Nevro Corp. v. Boston Scientific Corp.
955 F.3d 35
| Fed. Cir. | 2020Background
- Nevro sued Boston Scientific alleging infringement of 18 claims across seven patents directed to high-frequency, paresthesia-free spinal cord stimulation for pain relief.
- The patents include system/device claims (implantable signal generators/leads) and method claims (programming and delivering therapy signals at specific frequencies/amplitudes).
- District court (N.D. Cal.) held multiple asserted claims indefinite (including several reciting “paresthesia-free,” “configured to,” and means-plus-function language) and granted summary judgment of noninfringement on six claims.
- On appeal, Nevro challenged the district court’s indefiniteness rulings; Boston Scientific cross‑appealed certain terms the district court found definite.
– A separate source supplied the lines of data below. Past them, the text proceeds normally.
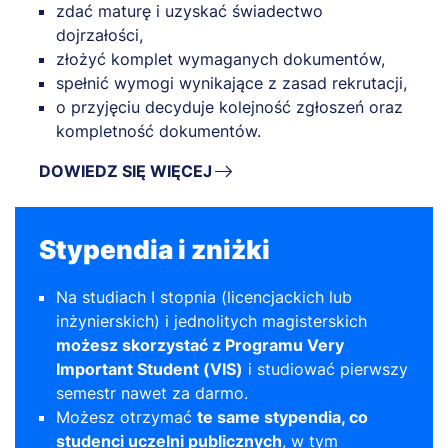
zdać maturę i uzyskać świadectwo
dojrzałości,
złożyć komplet wymaganych dokumentów,
spełnić wymogi wynikające z zasad rekrutacji,
o przyjęciu decyduje kolejność zgłoszeń oraz
kompletność dokumentów.
DOWIEDZ SIĘ WIĘCEJ
Stypendia i zniżki
Na studiach I stopnia (licencjackich lub
inżynierskich) i jednolitych magisterskich
możesz skorzystać z Programu Very
Important Student (VIS)
i studiować pierwszy
semestr nawet za darmo.
Możesz otrzymać
te same stypendia, co
studenci uczelni publicznych
, w tym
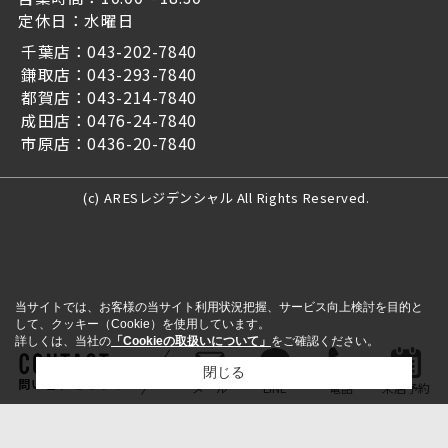
定休日：水曜日
千葉店：043-202-7840
鎌取店：043-293-7840
都賀店：043-214-7840
成田店：0476-24-7840
市原店：0436-20-7840
(c) ARESレジデンシャル All Rights Reserved.
当サイトでは、お客様の当サイト利用状況把握、サービス向上検討を目的と
して、クッキー（Cookie）を使用しています。
詳しくは、当社の
「Cookieの取扱いについて」
をご確認ください。
閉じる
問い合わせをする
メール
LINE
電話
来店予約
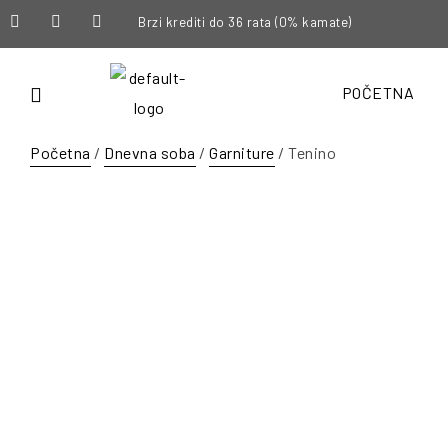
Brzi krediti do 36 rata (0% kamate)
POČETNA
Početna
/
Dnevna soba
/
Garniture
/ Tenino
- The Federal Circuit reviewed claim constructions and indefiniteness de novo (with standard subsidiary-fact review) and addressed four principal claim‑construction/indefiniteness issues: “paresthesia-free,” “configured to,” “means for generating,” and “therapy signal.”
Issues
| Issue | Plaintiff's Argument | Defendant's Argument | Held |
|---|---|---|---|
| “paresthesia‑free” (method vs system/device claims) | Nevro: term is definite; specification and examples enable skilled artisan to identify paresthesia‑free signals. | Boston Sci: system/device claims indefinite because infringement depends on patient response (case‑by‑case). | Court: term is definite for both method and system/device claims; construed as “does not produce a sensation usually described as tingling, pins and needles, or numbness.” |
| “configured to” | Nevro: means “designed to” (broader). | Boston Sci: ambiguous; if construed, should mean “requires no further configuration” or is indefinite. | Court: does not render claims indefinite; “configured to” means “programmed to” (setting generator parameters). |
| “means for generating” (§112 ¶6) | Nevro: corresponding structure disclosed as a signal/pulse generator. | Boston Sci: specification discloses only a generic signal generator; insufficient structure -> indefinite. | Court: means‑plus‑function valid; corresponding structure is “a signal/pulse generator configured to generate” the claimed signals. |
| “therapy signal” | Nevro: should be read as a spinal cord stimulation/modulation signal to treat pain. | Boston Sci: indefinite because spec doesn’t guarantee therapeutic result in every patient. | Court: not indefinite; term construed as “a spinal cord stimulation or modulation signal to treat pain.” |
Key Cases Cited
- Nautilus, Inc. v. Biosig Instruments, Inc., 572 U.S. 898 (2014) (announces the “reasonable certainty” standard for claim indefiniteness)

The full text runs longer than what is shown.